JavaFX Preview SDK to be released this week

Sun will release a preview version of the JavaFX Software Development Kit later this week, fulfilling a pledge made at JavaOne this year. Joshua Marinacci writes:

I’m excited by what we’ve put together but also exhausted. We’ve done an incredible amount of work during the last year. Now I know what it was like in the early days of Java. Since JavaOne 2007 we’ve built (from scratch), a compiler for a new language with many non-trivial features, a GUI runtime with a new graphics and animation stack, new Netbeans plugins with code completion, utilities for graphic designers, a new kind of Javadocs (rewritten from the ground up), plus docs, samples, and demos. And that’s not even counting the many improvements that are going into JavaSE 6 update 10. Whew! It’s been a long year.

According to Simon Brocklehurst, a few features will not make the preview release but will be coming in version 1.0 due out later this year. These include: 3d vector graphics, the ON2 VP6 codec, streaming video, and local file system access. However all the basics are there including standard UI elements, regular and key frame animation, 2d graphics, and export from Adobe Illustrator to JavaFX.

That last piece is important to Sun if it wishes to compete against Adobe’s Flash and Flex products. People working on a particular rich internet application have different skill sets. Artists need a way to develop content, such as the skin of a video player, in a tool like Photoshop or Illustrator which is optimized for their creative talent. Then they need a way to pass that content to programmers to add the behavior behind the art. Flash has had this capability for years. Instead of trying to create artist tools from scratch, Sun will try to piggyback on top of the Adobe tools through exporters. The preview version will export from Illustrator, and the final 1.0 version will export from Photoshop.

Will JavaFX be enough to unseat Flash/Flex? At this point, I just don’t see it. Flex 3 is growing like gangbusters, and Adobe controls the whole tool chain. They have the workflow covered, and they have years of experience bridging the gap from designers to developers. More importantly, Adobe has earned the trust of those same designers and developers. It’s a shame, really, but after 10+ years of leaving Java applets to wither on the vine, it’s going to take many more years for Sun to prove that it understands rich internet applications and that it can deliver a compelling vision of the future. Tellingly, even the JavaFX home page doesn’t actually use JavaFX; it uses Ajax and Quicktime movies.

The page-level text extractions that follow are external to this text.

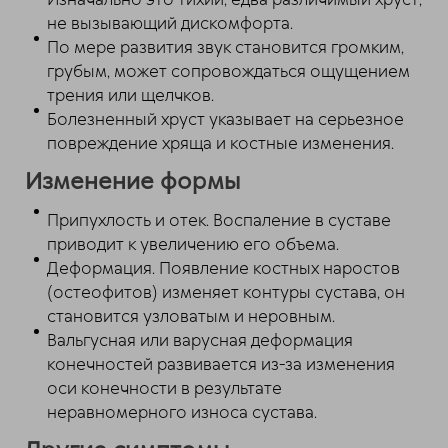
не вызывающий дискомфорта.
По мере развития звук становится громким,
грубым, может сопровождаться ощущением
трения или щелчков.
Болезненный хруст указывает на серьезное
повреждение хряща и костные изменения.
Изменение формы
Припухлость и отек. Воспаление в суставе
приводит к увеличению его объема.
Деформация. Появление костных наростов
(остеофитов) изменяет контуры сустава, он
становится узловатым и неровным.
Вальгусная или варусная деформация
конечностей развивается из-за изменения
оси конечности в результате
неравномерного износа сустава.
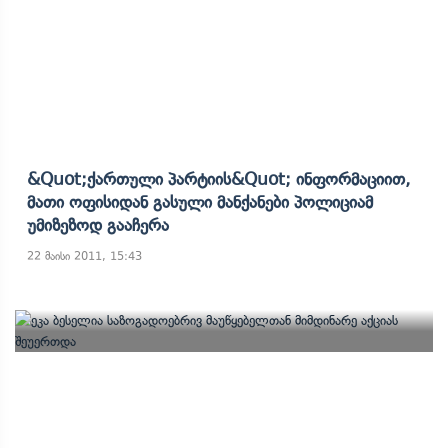
&quot;ქართული Პარტიის&quot; Ინფორმაციით,
Მათი Ოფისიდან Გასული Მანქანები Პოლიციამ
Უმიზეზოდ Გააჩერა
22 მაისი 2011, 15:43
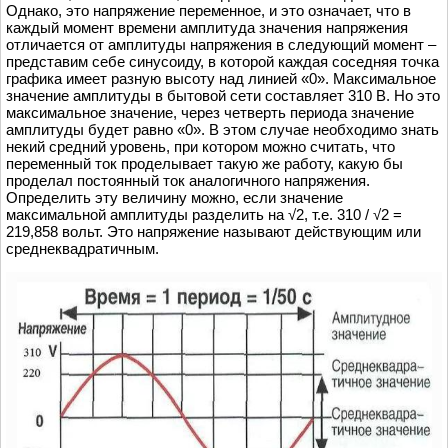
Однако, это напряжение переменное, и это означает, что в
каждый момент времени амплитуда значения напряжения
отличается от амплитуды напряжения в следующий момент –
представим себе синусоиду, в которой каждая соседняя точка
графика имеет разную высоту над линией «0». Максимальное
значение амплитуды в бытовой сети составляет 310 В. Но это
максимальное значение, через четверть периода значение
амплитуды будет равно «0». В этом случае необходимо знать
некий средний уровень, при котором можно считать, что
переменный ток проделывает такую же работу, какую бы
проделал постоянный ток аналогичного напряжения.
Определить эту величину можно, если значение
максимальной амплитуды разделить на √2, т.е. 310 / √2 =
219,858 вольт. Это напряжение называют действующим или
среднеквадратичным.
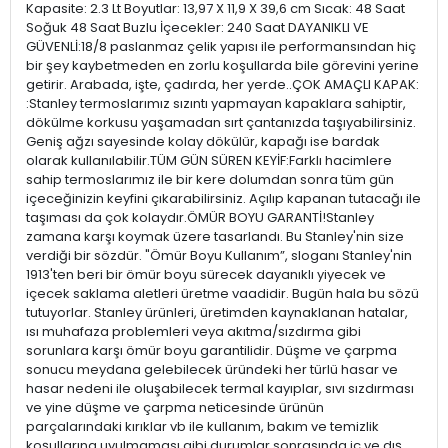
Kapasite: 2.3 Lt Boyutlar: 13,97 X 11,9 X 39,6 cm Sıcak: 48 Saat
Soğuk 48 Saat Buzlu İçecekler: 240 Saat DAYANIKLI VE
GÜVENLİ:18/8 paslanmaz çelik yapısı ile performansından hiç
bir şey kaybetmeden en zorlu koşullarda bile görevini yerine
getirir. Arabada, işte, çadırda, her yerde..ÇOK AMAÇLI KAPAK:
:Stanley termoslarımız sızıntı yapmayan kapaklara sahiptir,
dökülme korkusu yaşamadan sırt çantanızda taşıyabilirsiniz.
Geniş ağzı sayesinde kolay dökülür, kapağı ise bardak
olarak kullanılabilir.TÜM GÜN SÜREN KEYİF:Farklı hacimlere
sahip termoslarımız ile bir kere dolumdan sonra tüm gün
içeceğinizin keyfini çıkarabilirsiniz. Açılıp kapanan tutacağı ile
taşıması da çok kolaydır.ÖMÜR BOYU GARANTİ!Stanley
zamana karşı koymak üzere tasarlandı. Bu Stanley'nin size
verdiği bir sözdür. "Ömür Boyu Kullanım”, sloganı Stanley'nin
1913'ten beri bir ömür boyu sürecek dayanıklı yiyecek ve
içecek saklama aletleri üretme vaadidir. Bugün hala bu sözü
tutuyorlar. Stanley ürünleri, üretimden kaynaklanan hatalar,
ısı muhafaza problemleri veya akıtma/sızdırma gibi
sorunlara karşı ömür boyu garantilidir. Düşme ve çarpma
sonucu meydana gelebilecek üründeki her türlü hasar ve
hasar nedeni ile oluşabilecek termal kayıplar, sıvı sızdırması
ve yine düşme ve çarpma neticesinde ürünün
parçalarındaki kırıklar vb ile kullanım, bakım ve temizlik
koşullarına uyulmaması gibi durumlar sonrasında iç ve dış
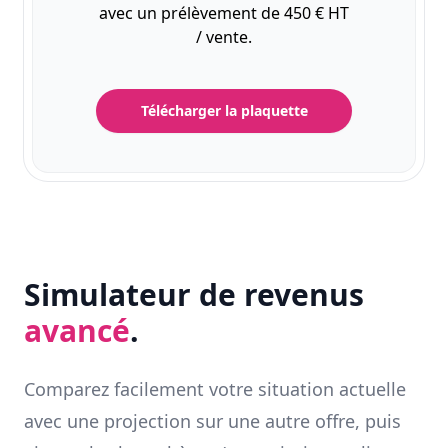
avec un prélèvement de 450 € HT
/ vente.
Télécharger la plaquette
Simulateur de revenus
avancé
.
Comparez facilement votre situation actuelle
avec une projection sur une autre offre, puis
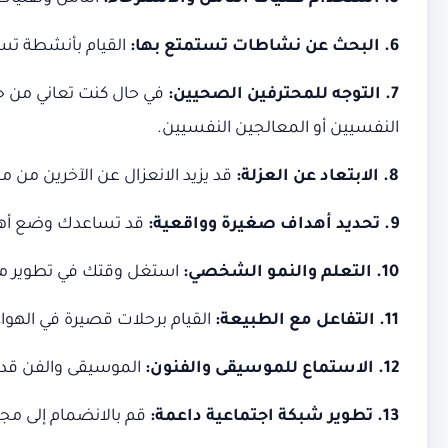
6. البحث عن نشاطات تستمتع بها:
القيام بأنشطة تست
7. التوجه للمحترفين الصحيين:
في حال كنت تعاني من حا
النفسيين أو المعالجين النفسيين.
8. الابتعاد عن العزلة:
قد يزيد الانعزال عن الآخرين من 
9. تحديد أهداف صغيرة وواقعية:
قد تساعدك وضع أهداف
10. التعلم والنمو الشخصي:
استغل وقتك في تطوير مهار
11. التفاعل مع الطبيعة:
القيام برحلات قصيرة في الهواء 
12. الاستماع للموسيقى والفنون:
الموسيقى والفن قد 
13. تطوير شبكة اجتماعية داعمة:
قم بالانضمام إلى مج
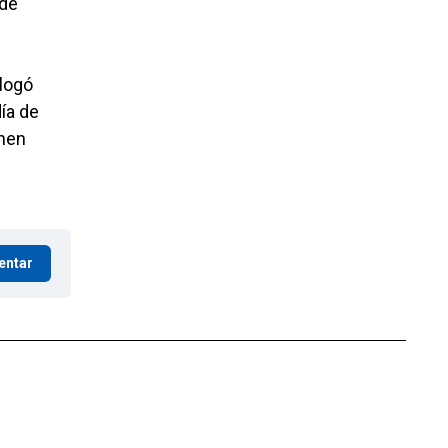
 de
alogó
ía de
enen
entar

There are some niches, however, where JavaFX may flourish. In particular, consider environments like certain TVs, set-top boxes, Blu-ray players, and mobile phones that already have Java running (sometimes as the only way to run programs). A scaled back JavaFX Mobile running on top of Java Mobile Edition (ME) will give JavaFX an instant base that can’t be ignored. It remains to be seen how much of the speed and functionality that we see on JavaFX Desktop will translate over to the mobile and embedded side, but Sun has a definite opportunity there.